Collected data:
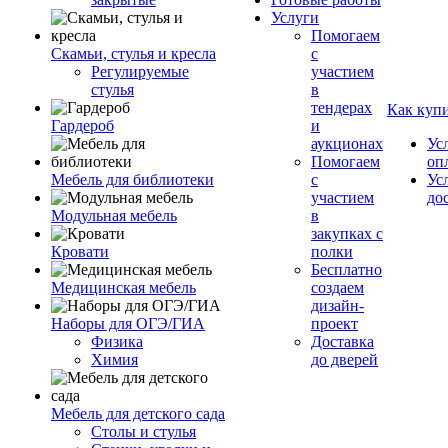
Услуги
Помогаем
Скамьи, стулья и кресла
с
Регулируемые
участием
стулья
в
тендерах
Как куп
Гардероб
и
аукционах
Ус
Помогаем
оп
Мебель для библиотеки
с
Ус
участием
до
Модульная мебель
в
закупках с
Кровати
полки
Бесплатно
Медицинская мебель
создаем
дизайн-
Наборы для ОГЭ/ГИА
проект
Физика
Доставка
Химия
до дверей
Мебель для детского сада
Столы и стулья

REQUIREMENT: Output the data above exactly, excluding images.

TASK ANSWER:
Услуги
Помогаем
Скамьи, стулья и кресла
с
Регулируемые
участием
стулья
в
тендерах
Как куп
Гардероб
и
аукционах
Ус
Помогаем
оп
Мебель для библиотеки
с
Ус
участием
до
Модульная мебель
в
закупках с
Кровати
полки
Бесплатно
Медицинская мебель
создаем
дизайн-
Наборы для ОГЭ/ГИА
проект
Физика
Доставка
Химия
до дверей
Мебель для детского сада
Столы и стулья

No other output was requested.